Markiert auf der linken Seite die Festplatte, die ihr bearbeiten wollt. Achtung: Bei Apple Silicon Macs seht ihr meist „Apple SSD“ oder ähnlich. Klickt dann oben auf „Partition“ – nicht „Löschen“! In der grafischen Darstellung erscheint eure aktuelle Partition als Block.
Die Partition aufteilen
Klickt auf das kleine Pluszeichen unter der Grafik. Sofort erscheint ein zweiter Block – eure neue Partition. Den Schieberegler zwischen den Blöcken könnt ihr ziehen, um die Größenverhältnisse anzupassen. Für das System sollten mindestens 150-200 GB übrig bleiben, besser mehr.
Gebt der neuen Partition einen sinnvollen Namen wie „Daten“ oder „Projekte“. Als Format wählt ihr „APFS“ – das ist bei modernen Macs Standard und deutlich schneller als das alte HFS+. APFS unterstützt Snapshots, Klones und ist für SSDs optimiert.
Besonderheiten bei Apple Silicon
Bei Macs mit Apple-Chip (M1/M2/M3/M4) läuft der Prozess etwas anders. Diese Systeme nutzen einen sicheren Boot-Prozess mit versiegelten System-Volumes. Das Festplattendienstprogramm erkennt das automatisch und passt die Optionen entsprechend an. Ihr könnt trotzdem problemlos Datenpartitionen erstellen.
Wichtig: Nach dem Klick auf „Anwenden“ arbeitet das System einige Minuten. Bei großen SSDs kann das durchaus 10-15 Minuten dauern. Lasst den Mac in Ruhe arbeiten und schließt keine anderen Programme.
Alternative: APFS-Container nutzen
Seit macOS High Sierra gibt es noch eine elegantere Lösung: APFS-Container mit mehreren Volumes. Diese teilen sich dynamisch den verfügbaren Platz. Im Festplattendienstprogramm könnt ihr über „Volume hinzufügen“ neue Bereiche erstellen, ohne feste Größen vorzugeben. Das ist flexibler als klassische Partitionen.

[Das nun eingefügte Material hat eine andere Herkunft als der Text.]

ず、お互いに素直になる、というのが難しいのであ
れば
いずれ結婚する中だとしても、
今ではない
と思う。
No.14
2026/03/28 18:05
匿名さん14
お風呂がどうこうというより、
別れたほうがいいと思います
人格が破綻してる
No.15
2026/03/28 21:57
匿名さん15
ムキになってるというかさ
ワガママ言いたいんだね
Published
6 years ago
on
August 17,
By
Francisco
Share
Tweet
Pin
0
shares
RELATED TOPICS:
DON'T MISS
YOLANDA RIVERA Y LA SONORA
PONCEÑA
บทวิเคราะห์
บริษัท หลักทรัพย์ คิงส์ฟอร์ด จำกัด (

Externe SSDs partitionieren
Der gleiche Prozess funktioniert auch mit externen SSDs und Festplatten. Besonders bei großen externen Laufwerken macht eine Aufteilung Sinn: eine Partition für Time Machine, eine für Projekte, eine für Archive. Moderne USB-C SSDs sind so schnell, dass sie wie interne Laufwerke funktionieren.

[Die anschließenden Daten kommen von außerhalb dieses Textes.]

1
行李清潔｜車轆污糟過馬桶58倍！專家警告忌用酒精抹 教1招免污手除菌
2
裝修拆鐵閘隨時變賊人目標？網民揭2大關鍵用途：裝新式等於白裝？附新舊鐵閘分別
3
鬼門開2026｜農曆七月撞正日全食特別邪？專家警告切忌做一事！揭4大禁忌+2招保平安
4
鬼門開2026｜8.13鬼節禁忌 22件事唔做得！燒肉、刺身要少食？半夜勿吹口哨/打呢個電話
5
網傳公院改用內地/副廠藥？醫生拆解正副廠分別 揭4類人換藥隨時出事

Troubleshooting häufiger Probleme
Falls das Festplattendienstprogramm meldet, dass die Partition nicht verkleinert werden kann, liegt meist zu wenig freier Speicher vor. macOS braucht Puffer für temporäre Dateien. Löscht größere Dateien oder leert den Papierkorb komplett.

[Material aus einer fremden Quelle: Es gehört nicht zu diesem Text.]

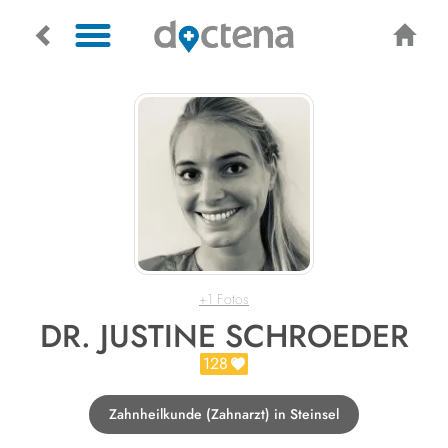
+1 Fotos
DR. JUSTINE SCHROEDER
128
Zahnheilkunde (Zahnarzt) in Steinsel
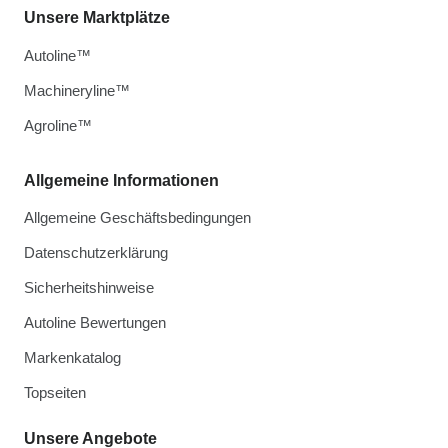
Unsere Marktplätze
Autoline™
Machineryline™
Agroline™
Allgemeine Informationen
Allgemeine Geschäftsbedingungen
Datenschutzerklärung
Sicherheitshinweise
Autoline Bewertungen
Markenkatalog
Topseiten
Unsere Angebote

Bei „Disk kann nicht ausgehängt werden“-Fehlern sind meist Programme aktiv, die auf Dateien zugreifen. Beendet alle offenen Programme und versucht es erneut.
Nach der Partitionierung
Die neue Partition erscheint automatisch im Finder und auf dem Desktop. Ihr könnt sofort Daten hinüberziehen oder sie als Standard-Download-Ordner einrichten. In den Systemeinstellungen unter „Allgemein“ lassen sich auch Standard-Speicherorte für verschiedene Dateitypen festlegen.
Ein Tipp für Profis: Erstellt auf der neuen Partition gleich eine sinnvolle Ordnerstruktur. Ordner wie „Projekte“, „Downloads“, „Archive“ und „Temp“ helfen bei der Organisation. Mit Tools wie Hazel könnt ihr sogar automatische Sortierregeln einrichten.